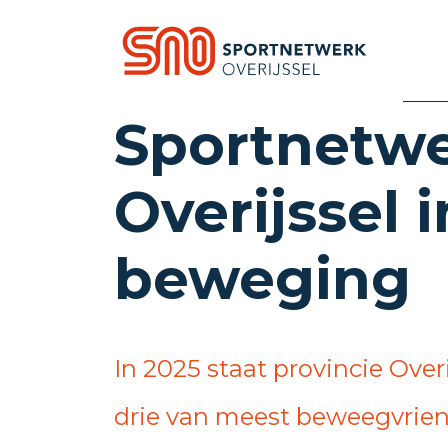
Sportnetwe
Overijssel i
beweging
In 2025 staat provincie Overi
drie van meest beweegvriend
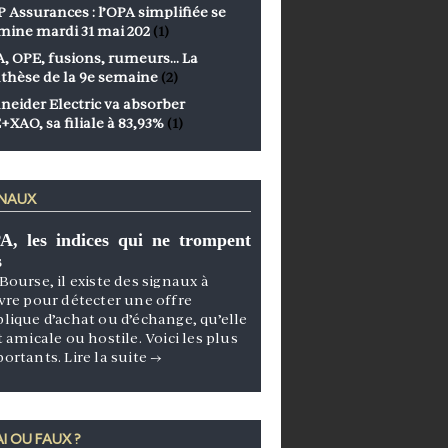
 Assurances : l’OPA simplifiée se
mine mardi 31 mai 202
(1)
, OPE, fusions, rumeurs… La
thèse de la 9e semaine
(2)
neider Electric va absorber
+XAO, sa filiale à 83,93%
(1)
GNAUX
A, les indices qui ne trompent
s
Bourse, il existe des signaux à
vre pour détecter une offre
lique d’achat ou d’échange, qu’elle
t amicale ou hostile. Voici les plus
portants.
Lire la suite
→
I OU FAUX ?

= = = =

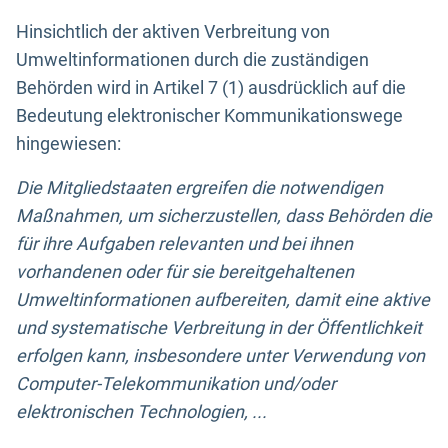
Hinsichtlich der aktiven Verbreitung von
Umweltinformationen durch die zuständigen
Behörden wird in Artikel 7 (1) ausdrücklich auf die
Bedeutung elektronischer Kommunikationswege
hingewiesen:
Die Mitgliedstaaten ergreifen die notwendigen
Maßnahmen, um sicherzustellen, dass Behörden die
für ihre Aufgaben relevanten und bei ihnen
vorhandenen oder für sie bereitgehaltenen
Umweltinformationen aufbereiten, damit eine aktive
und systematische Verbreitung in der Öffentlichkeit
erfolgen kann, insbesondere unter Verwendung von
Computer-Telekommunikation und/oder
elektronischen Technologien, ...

= = = =

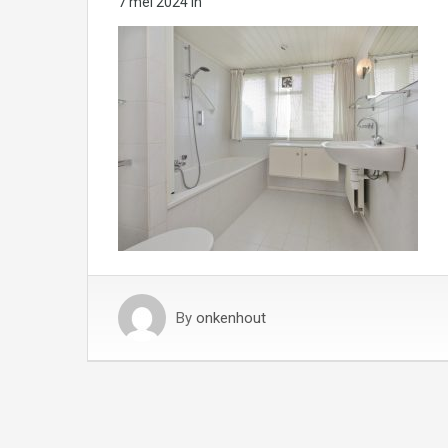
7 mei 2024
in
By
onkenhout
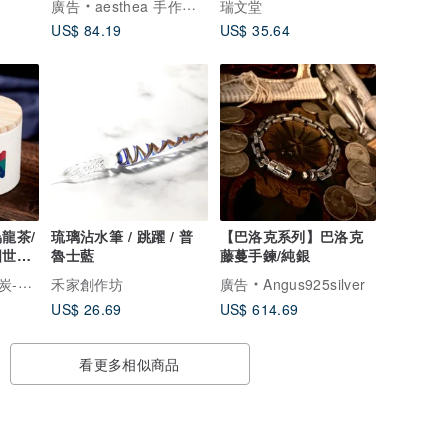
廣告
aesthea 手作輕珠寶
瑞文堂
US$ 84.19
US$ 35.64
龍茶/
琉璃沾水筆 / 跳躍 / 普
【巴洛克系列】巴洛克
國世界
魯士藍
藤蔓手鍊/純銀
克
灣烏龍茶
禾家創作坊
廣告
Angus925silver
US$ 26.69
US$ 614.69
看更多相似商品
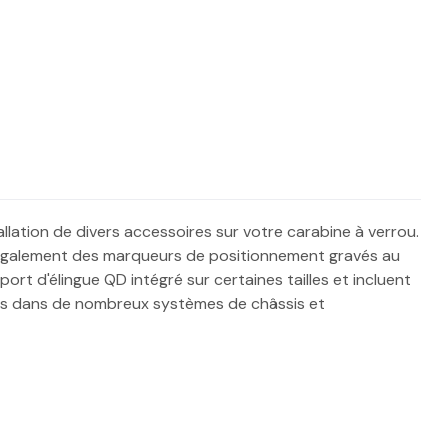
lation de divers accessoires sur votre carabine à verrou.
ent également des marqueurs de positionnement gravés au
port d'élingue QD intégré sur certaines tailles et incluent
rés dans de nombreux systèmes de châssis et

= = = =

■ Task goal:
Start with the line above that contains "thèse de la 9e semaine" and stop after the line that contains "I OU FAUX ?". Output those lines exactly, and only those.

■ Expected output:
thèse de la 9e semaine
(2)
neider Electric va absorber
+XAO, sa filiale à 83,93%
(1)
GNAUX
A, les indices qui ne trompent
s
Bourse, il existe des signaux à
vre pour détecter une offre
lique d’achat ou d’échange, qu’elle
t amicale ou hostile. Voici les plus
portants.
Lire la suite
→
I OU FAUX ?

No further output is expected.